Source data:
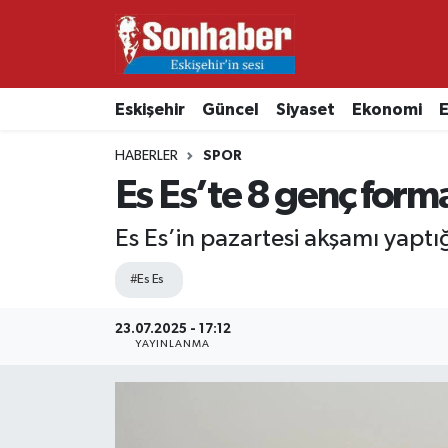
Dünya
Nöbetçi Eczaneler
Eskişehir
Güncel
Siyaset
Ekonomi
E
Eğitim
Hava Durumu
HABERLER
SPOR
Ekonomi
Namaz Vakitleri
Es Es’te 8 genç form
Güncel
Trafik Durumu
Es Es’in pazartesi akşamı yaptı
Kültür & Sanat
Süper Lig Puan Durumu ve Fikstür
#Es Es
Magazin
Tüm Manşetler
23.07.2025 - 17:12
YAYINLANMA
Resmi İlanlar
Son Dakika Haberleri
Sağlık
Haber Arşivi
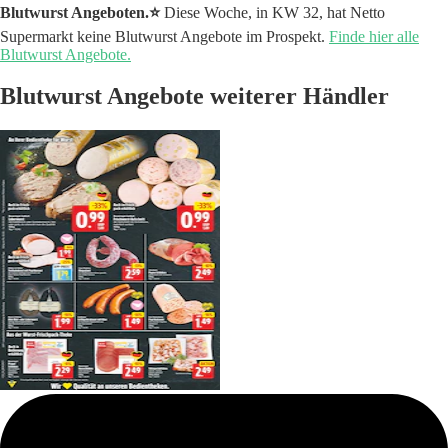
Blutwurst Angeboten.⭐️
Diese Woche, in KW 32, hat Netto
Supermarkt keine Blutwurst Angebote im Prospekt.
Finde hier alle
Blutwurst Angebote.
Blutwurst Angebote weiterer Händler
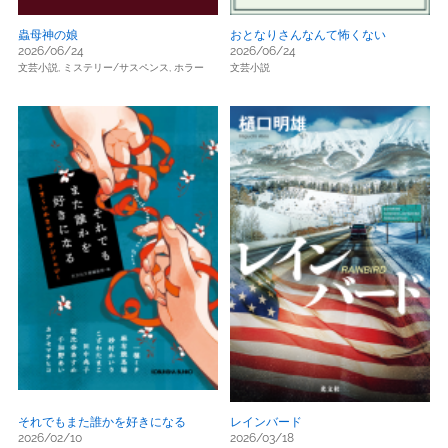
蟲母神の娘
おとなりさんなんて怖くない
2026/06/24
2026/06/24
文芸小説,
ミステリー/サスペンス,
ホラー
文芸小説
それでもまた誰かを好きになる
レインバード
2026/02/10
2026/03/18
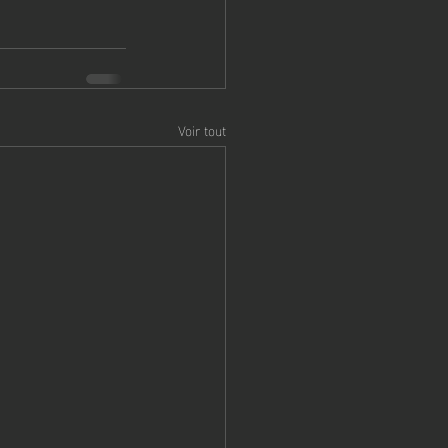
Voir tout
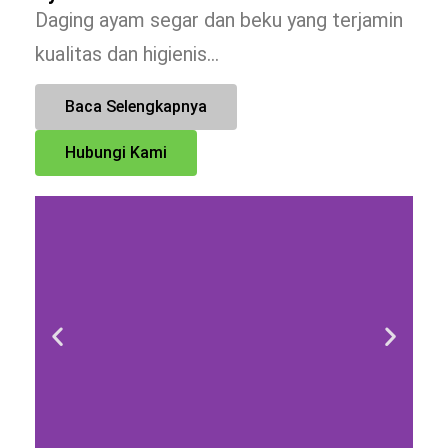
Daging ayam segar dan beku yang terjamin
kualitas dan higienis…
Baca Selengkapnya
Hubungi Kami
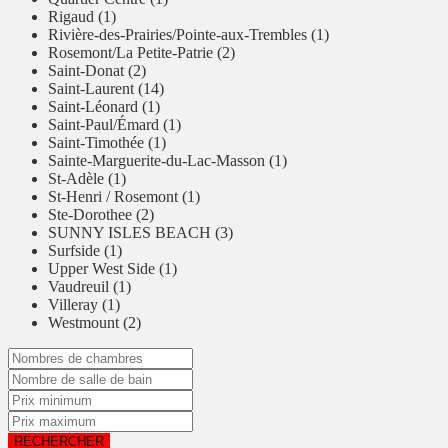
Rigaud (1)
Rivière-des-Prairies/Pointe-aux-Trembles (1)
Rosemont/La Petite-Patrie (2)
Saint-Donat (2)
Saint-Laurent (14)
Saint-Léonard (1)
Saint-Paul/Émard (1)
Saint-Timothée (1)
Sainte-Marguerite-du-Lac-Masson (1)
St-Adèle (1)
St-Henri / Rosemont (1)
Ste-Dorothee (2)
SUNNY ISLES BEACH (3)
Surfside (1)
Upper West Side (1)
Vaudreuil (1)
Villeray (1)
Westmount (2)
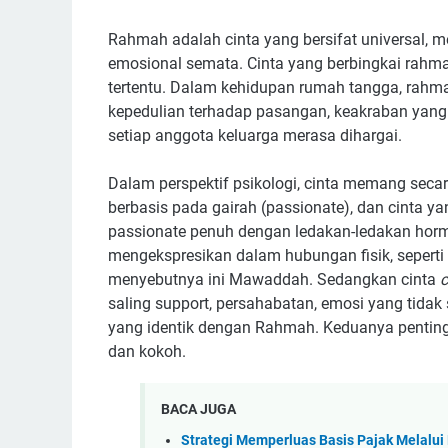
Rahmah adalah cinta yang bersifat universal, m
emosional semata. Cinta yang berbingkai rahmah
tertentu. Dalam kehidupan rumah tangga, rahma
kepedulian terhadap pasangan, keakraban yang 
setiap anggota keluarga merasa dihargai.
Dalam perspektif psikologi, cinta memang seca
berbasis pada gairah (passionate), dan cinta y
passionate penuh dengan ledakan-ledakan hor
mengekspresikan dalam hubungan fisik, seperti 
menyebutnya ini Mawaddah. Sedangkan cinta
saling support, persahabatan, emosi yang tidak 
yang identik dengan Rahmah. Keduanya penting
dan kokoh.
BACA JUGA
Strategi Memperluas Basis Pajak Melalui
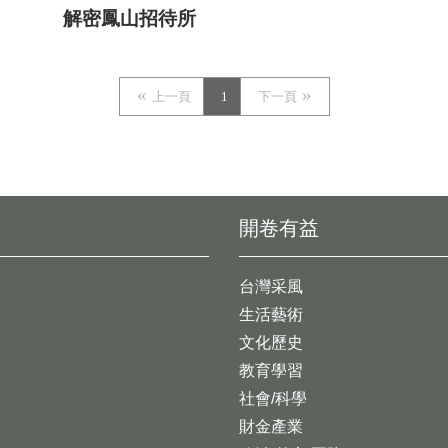
解密鳳山招待所
上一頁
1
下一頁
開卷有益
台灣采風
生活藝術
文化歷史
教育學習
社會/科學
財金產業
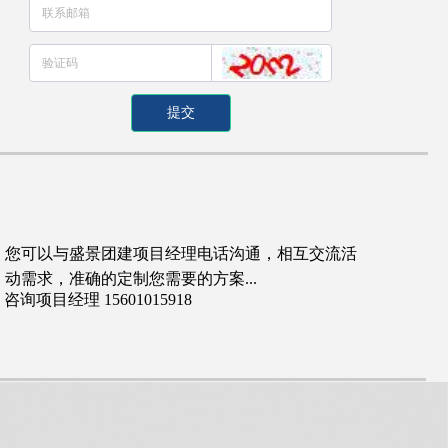
提交
您可以与盛景团建项目经理电话沟通，相互交流活
动需求，准确的定制您需要的方案...
咨询项目经理 15601015918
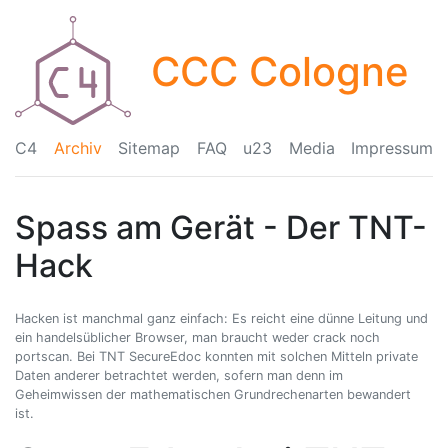
CCC Cologne
C4
Archiv
Sitemap
FAQ
u23
Media
Impressum
Spass am Gerät - Der TNT-
Hack
Hacken ist manchmal ganz einfach: Es reicht eine dünne Leitung und
ein handelsüblicher Browser, man braucht weder crack noch
portscan. Bei TNT SecureEdoc konnten mit solchen Mitteln private
Daten anderer betrachtet werden, sofern man denn im
Geheimwissen der mathematischen Grundrechenarten bewandert
ist.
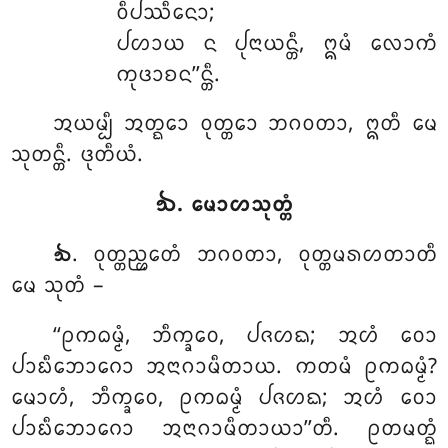
ᩅᩥᨸᩔᩥᨶᩮᩣ;
ᨸᩉᩣᨿ ᨶ ᨸᩩᨶᩣᨿᨶ᩠ᨲᩥ, ᩍᨾᩴ ᩃᩮᩣᨠᩴ
ᨠᩩᨴᩣᨧᨶ’’ᨶ᩠ᨲᩥ.
ᩋᨿᨾ᩠ᨸᩥ ᩋᨲ᩠ᨳᩮᩣ ᩅᩩᨲ᩠ᨲᩮᩣ ᨽᨣᩅᨲᩣ, ᩍᨲᩥ ᨾᩮ
ᩈᩩᨲᨶ᩠ᨲᩥ. ᨴᩩᨲᩥᨿᩴ.
᪓. ᨾᩮᩣᩉᩈᩩᨲ᩠ᨲᩴ
. ᩅᩩᨲ᩠ᨲᨬ᩠ᩉᩮᨲᩴ ᨽᨣᩅᨲᩣ, ᩅᩩᨲ᩠ᨲᨾᩁᩉᨲᩣᨲᩥ
᪓
ᨾᩮ ᩈᩩᨲᩴ –
‘‘ᩑᨠᨵᨾ᩠ᨾᩴ, ᨽᩥᨠ᩠ᨡᩅᩮ, ᨸᨩᩉᨳ; ᩋᩉᩴ ᩅᩮᩣ
ᨸᩣᨭᩥᨽᩮᩣᨣᩮᩣ ᩋᨶᩣᨣᩣᨾᩥᨲᩣᨿ. ᨠᨲᨾᩴ ᩑᨠᨵᨾ᩠ᨾᩴ?
ᨾᩮᩣᩉᩴ, ᨽᩥᨠ᩠ᨡᩅᩮ, ᩑᨠᨵᨾ᩠ᨾᩴ ᨸᨩᩉᨳ; ᩋᩉᩴ ᩅᩮᩣ
ᨸᩣᨭᩥᨽᩮᩣᨣᩮᩣ ᩋᨶᩣᨣᩣᨾᩥᨲᩣᨿᩣ’’ᨲᩥ. ᩑᨲᨾᨲ᩠ᨳᩴ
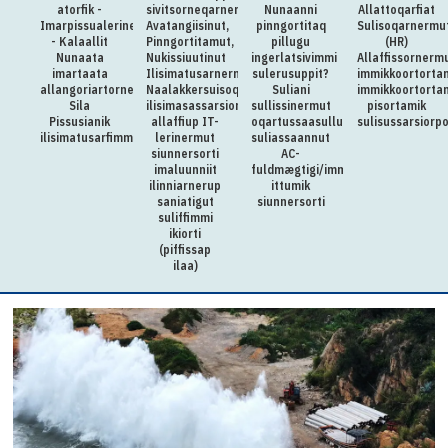
atorfik -
sivitsorneqarnera:
Nunaanni
Allattoqarfiat
Imarpissualerineq
Avatangiisinut,
pinngortitaq
Sulisoqarnermu
- Kalaallit
Pinngortitamut,
pillugu
(HR)
Nunaata
Nukissiuutinut
ingerlatsivimmi
Allaffissornerm
imartaata
Ilisimatusarnermullu
sulerusuppit?
immikkoortorta
allangoriartornera,
Naalakkersuisoqarfimmi
Suliani
immikkoortorta
Sila
ilisimasassarsiornermut
sullissinermut
pisortamik
Pissusianik
allaffiup IT-
oqartussaasullu
sulisussarsiorp
ilisimatusarfimmut
lerinermut
suliassaannut
siunnersorti
AC-
imaluunniit
fuldmægtigi/immikkut
ilinniarnerup
ittumik
saniatigut
siunnersorti
suliffimmi
ikiorti
(piffissap
ilaa)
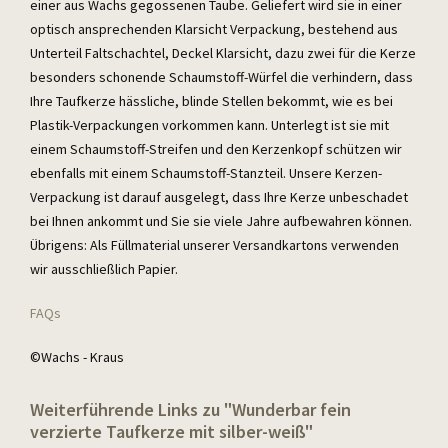
einer aus Wachs gegossenen Taube. Geliefert wird sie in einer
optisch ansprechenden Klarsicht Verpackung, bestehend aus
Unterteil Faltschachtel, Deckel Klarsicht, dazu zwei für die Kerze
besonders schonende Schaumstoff-Würfel die verhindern, dass
Ihre Taufkerze hässliche, blinde Stellen bekommt, wie es bei
Plastik-Verpackungen vorkommen kann. Unterlegt ist sie mit
einem Schaumstoff-Streifen und den Kerzenkopf schützen wir
ebenfalls mit einem Schaumstoff-Stanzteil. Unsere Kerzen-
Verpackung ist darauf ausgelegt, dass Ihre Kerze unbeschadet
bei Ihnen ankommt und Sie sie viele Jahre aufbewahren können.
Übrigens: Als Füllmaterial unserer Versandkartons verwenden
wir ausschließlich Papier.
FAQs
©Wachs - Kraus
Weiterführende Links zu "Wunderbar fein
verzierte Taufkerze mit silber-weiß"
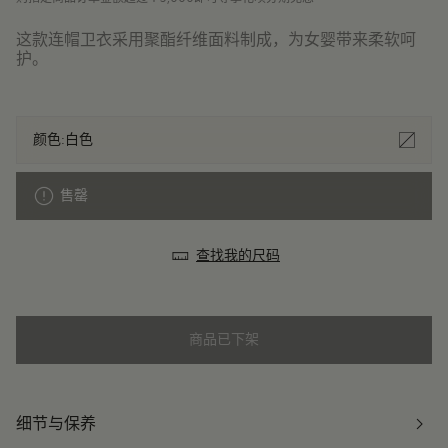
这款连帽卫衣采用聚酯纤维面料制成，为女婴带来柔软呵
护。
颜色:
白色
售罄
查找我的尺码
商品已下架
细节与保养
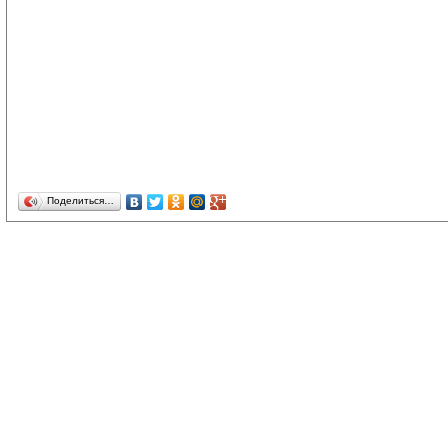
Поделиться…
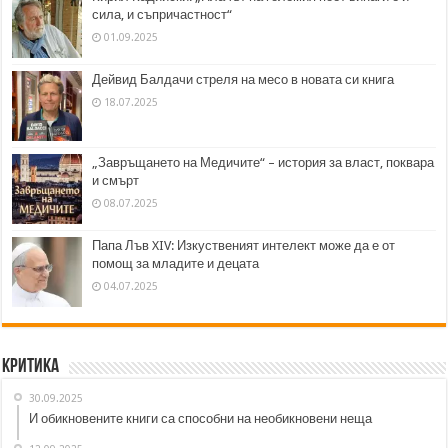
сила, и съпричастност“
01.09.2025
Дейвид Балдачи стреля на месо в новата си книга
18.07.2025
„Завръщането на Медичите“ – история за власт, поквара
и смърт
08.07.2025
Папа Лъв XIV: Изкуственият интелект може да е от
помощ за младите и децата
04.07.2025
Критика
30.09.2025
И обикновените книги са способни на необикновени неща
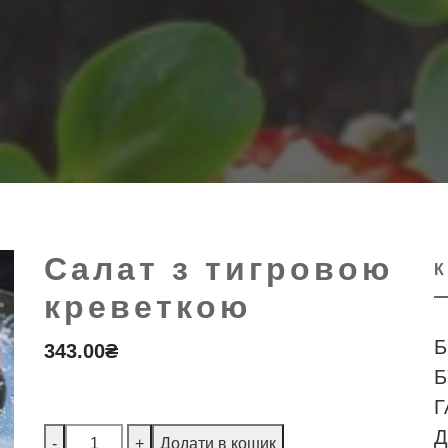
Салат з тигровою
креветкою
Б
343.00
₴
Б
Г
Кількість
Д
-
+
Додати в кошик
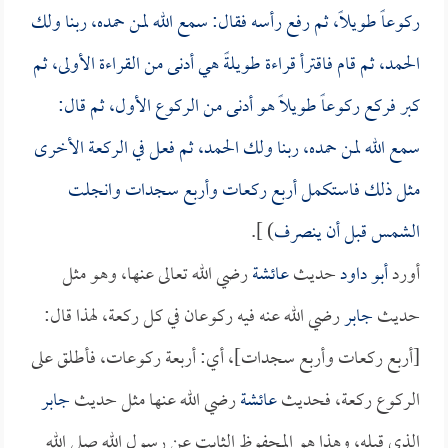
ركوعاً طويلاً، ثم رفع رأسه فقال: سمع الله لمن حمده، ربنا ولك
الحمد، ثم قام فاقترأ قراءة طويلةً هي أدنى من القراءة الأولى، ثم
كبر فركع ركوعاً طويلاً هو أدنى من الركوع الأول، ثم قال:
سمع الله لمن حمده، ربنا ولك الحمد، ثم فعل في الركعة الأخرى
مثل ذلك فاستكمل أربع ركعات وأربع سجدات وانجلت
الشمس قبل أن ينصرف
) ].
أورد
أبو داود
حديث
عائشة
رضي الله تعالى عنها، وهو مثل
حديث
جابر
رضي الله عنه فيه ركوعان في كل ركعة، لهذا قال:
[أربع ركعات وأربع سجدات]، أي: أربعة ركوعات، فأطلق على
الركوع ركعة، فحديث
عائشة
رضي الله عنها مثل حديث
جابر
الذي قبله، وهذا هو المحفوظ الثابت عن رسول الله صلى الله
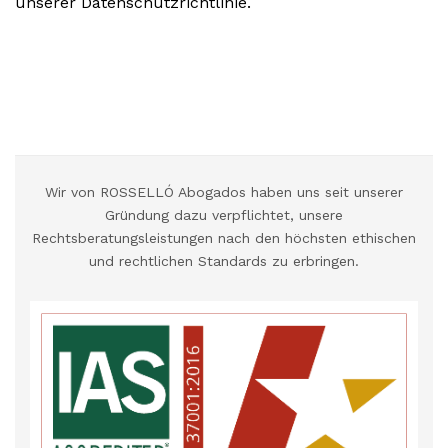
unserer Datenschutzrichtlinie.
Wir von ROSSELLÓ Abogados haben uns seit unserer
Gründung dazu verpflichtet, unsere
Rechtsberatungsleistungen nach den höchsten ethischen
und rechtlichen Standards zu erbringen.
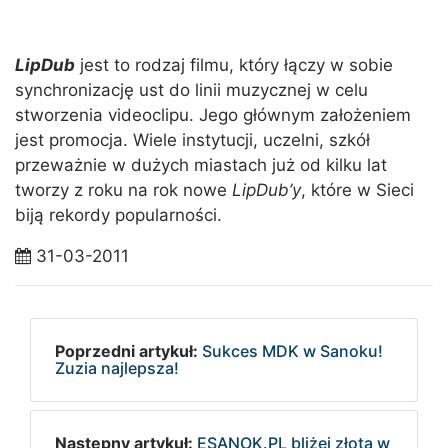
LipDub
jest to rodzaj filmu, który łączy w sobie
synchronizację ust do linii muzycznej w celu
stworzenia videoclipu. Jego głównym założeniem
jest promocja. Wiele instytucji, uczelni, szkół
przeważnie w dużych miastach już od kilku lat
tworzy z roku na rok nowe
LipDub’y
, które w Sieci
biją rekordy popularności.
31-03-2011
Poprzedni artykuł:
Sukces MDK w Sanoku!
Zuzia najlepsza!
Następny artykuł:
ESANOK.PL bliżej złota w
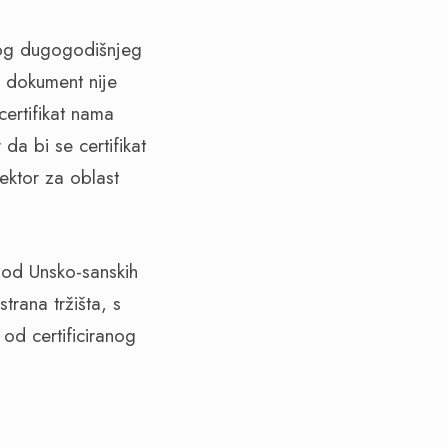
šnog dugogodišnjeg
 dokument nije
certifikat nama
da bi se certifikat
ektor za oblast
u od Unsko-sanskih
trana tržišta, s
od certificiranog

The problem: Where in the records does the string "الحمد" appear? Copy every line that has it.

Response area:
الحمد، ثم قام فاقترأ قراءة طويلةً هي أدنى من القراءة الأولى، ثم
سمع الله لمن حمده، ربنا ولك الحمد، ثم فعل في الركعة الأخرى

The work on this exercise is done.